*** Exercise inputs ***

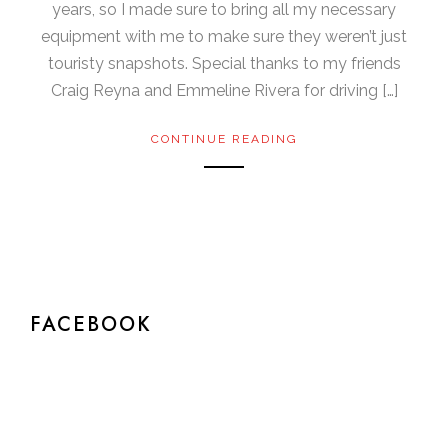
years, so I made sure to bring all my necessary
equipment with me to make sure they weren’t just
touristy snapshots. Special thanks to my friends
Craig Reyna and Emmeline Rivera for driving […]
CONTINUE READING
FACEBOOK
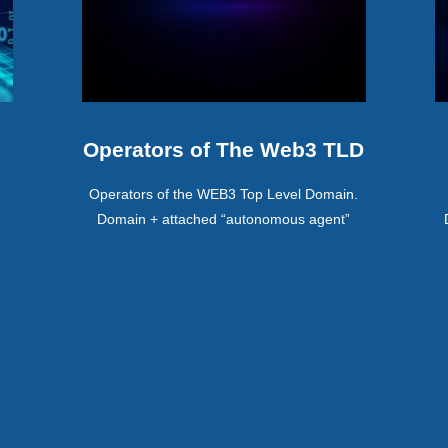
Operators of The Web3 TLD
Operators of the WEB3 Top Level Domain.
Domain + attached “autonomous agent”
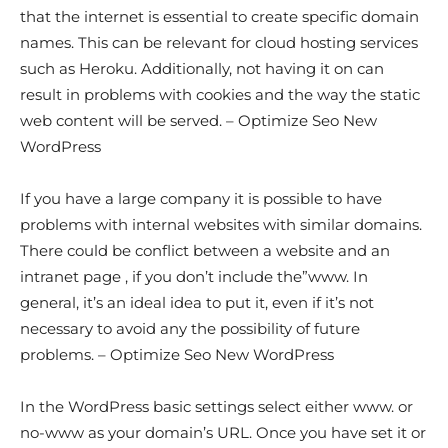
that the internet is essential to create specific domain
names. This can be relevant for cloud hosting services
such as Heroku. Additionally, not having it on can
result in problems with cookies and the way the static
web content will be served. – Optimize Seo New
WordPress
If you have a large company it is possible to have
problems with internal websites with similar domains.
There could be conflict between a website and an
intranet page , if you don’t include the”www. In
general, it’s an ideal idea to put it, even if it’s not
necessary to avoid any the possibility of future
problems. – Optimize Seo New WordPress
In the WordPress basic settings select either www. or
no-www as your domain’s URL. Once you have set it or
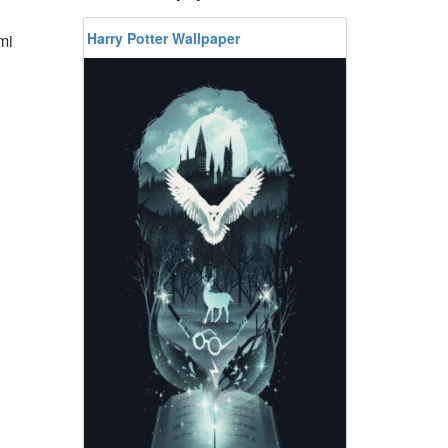
Harry Potter Wallpaper
mi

*** End of Exercise inputs ***

Problem details: Starting with the line above that holds "Domain + attached", restate each line word for word up to and including the line that holds "web content will". Drop the pictures.

Answer to the problem:
Domain + attached “autonomous agent”
that the internet is essential to create specific domain
names. This can be relevant for cloud hosting services
such as Heroku. Additionally, not having it on can
result in problems with cookies and the way the static
web content will be served. – Optimize Seo New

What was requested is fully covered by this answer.